Les phénomènes d’érosion côtière, qui s’amplifient déjà aujourd’hui, deviendront massifs entre 2050 et 2100. Le retrait du trait de côte pourrait atteindre, selon les secteurs, 5 à 50 mètres d’ici 2050. Les chercheurs ont identifié 61 « vulneral coastal segments » où le recul sera compris entre 30 et 50 mètres. À Maurice, les zones touristiques de Trou-aux-Biches, Grand-Baie, Cap-Malheureux, Grand-Gaube et celles de la côte Est – Belle-Mare, Trou-d’Eau Douce – sont considérées comme parmi les plus menacées.

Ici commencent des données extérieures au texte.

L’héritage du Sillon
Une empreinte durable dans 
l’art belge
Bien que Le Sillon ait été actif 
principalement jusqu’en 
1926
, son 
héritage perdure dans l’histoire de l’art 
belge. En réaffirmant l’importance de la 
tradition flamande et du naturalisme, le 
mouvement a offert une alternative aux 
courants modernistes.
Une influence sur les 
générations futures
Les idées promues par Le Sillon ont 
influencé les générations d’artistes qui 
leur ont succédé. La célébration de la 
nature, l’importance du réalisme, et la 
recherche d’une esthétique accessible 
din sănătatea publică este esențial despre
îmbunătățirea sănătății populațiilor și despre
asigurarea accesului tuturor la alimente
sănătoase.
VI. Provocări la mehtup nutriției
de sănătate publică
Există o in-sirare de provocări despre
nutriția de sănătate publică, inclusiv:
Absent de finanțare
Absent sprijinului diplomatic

Dans le Sud et l’Ouest, Rivière-des-Galets, Le-Morne, Grande-Rivière-Noire et Tamarin apparaissent également extrêmement vulnérables. Les régions urbaines, dont Port-Louis et Mahébourg, « will be severely affected », note le rapport, qui insiste sur la gravité de la situation.

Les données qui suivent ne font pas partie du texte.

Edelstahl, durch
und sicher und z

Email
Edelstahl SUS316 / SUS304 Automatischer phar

La submersion représente une autre menace majeure. Aujourd’hui, près de 15 000 bâtiments sont déjà touchés dans diverses proportions. Les projections montrent que l’intensité et la fréquence des épisodes de submersion augmenteront dans les années qui viennent. D’après le rapport, « the number of buildings on the coastal zone of Mauritius partially or totally affected by coastal retreat and sea-level rise in 2050 is more than 4 000 constructions in the safety scenario, half of which is residential, the remainder being hotel buildings ». L’étude précise que la situation deviendra critique en 2100, avec un total estimé à 19 000 bâtiments en péril sur le littoral, dont les hôtels et maisons. Par ailleurs, l’analyse de la Coastal Flooding souligne que son impact « is already high today » avec plus de 13 000 bâtiments « variously affected », un nombre qui devrait doubler d’ici la fin du siècle.

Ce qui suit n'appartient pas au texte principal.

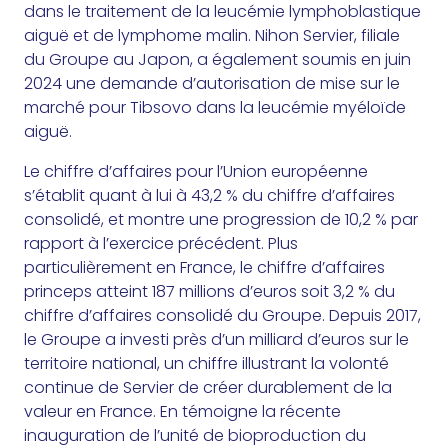
dans le traitement de la leucémie lymphoblastique
aiguë et de lymphome malin. Nihon Servier, filiale
du Groupe au Japon, a également soumis en juin
2024 une demande d’autorisation de mise sur le
marché pour Tibsovo dans la leucémie myéloïde
aiguë.
Le chiffre d’affaires pour l’Union européenne
s’établit quant à lui à 43,2 % du chiffre d’affaires
consolidé, et montre une progression de 10,2 % par
rapport à l’exercice précédent. Plus
particulièrement en France, le chiffre d’affaires
princeps atteint 187 millions d’euros soit 3,2 % du
chiffre d’affaires consolidé du Groupe. Depuis 2017,
le Groupe a investi près d’un milliard d’euros sur le
territoire national, un chiffre illustrant la volonté
continue de Servier de créer durablement de la
valeur en France. En témoigne la récente
inauguration de l’unité de bioproduction du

Grand-Baie illustre l’ampleur des transformations à venir : dès 2050, la quasi-totalité des infrastructures hôtelières y sera exposée à la submersion, et en 2100 « aucun hôtel ne sera épargné ». Rodrigues, déjà soumise à un phénomène de submersion préoccupant, pourrait connaître une aggravation rapide de sa vulnérabilité.
Pour Nathalie Bernardie-Tahir, la situation impose un changement profond, d’autant qu’« à Maurice, il y a une sous-évaluation des risques ». Elle avertit que les stratégies actuelles, centrées sur une intensification du modèle de développement existant, risquent d’amplifier la vulnérabilité du pays dans les prochaines décennies. Les solutions proposées par Mauriscot insistent au contraire sur la nécessité d’une adaptation rapide, fondée sur des choix institutionnels, réglementaires et territoriaux. Parmi les mesures recommandées figure l’extension à 100 mètres de la zone d’interdiction de construire, aujourd’hui limitée à 30 mètres. L’étude encourage aussi la relocalisation progressive de certaines infrastructures côtières en se retirant des zones les plus menacées, une approche d’« adaptation » qui, selon la chercheuse, nécessitera du courage politique : « Il faudra s’affranchir de la pression de certains acteurs, il y a fort à faire… »
Le rapport appelle ainsi à une transformation en profondeur de la manière d’habiter, d’aménager et de protéger le littoral mauricien et rodriguais, afin d’éviter que les prochaines décennies ne se traduisent par une perte massive d’infrastructures, de logements et d’activités économiques stratégiques.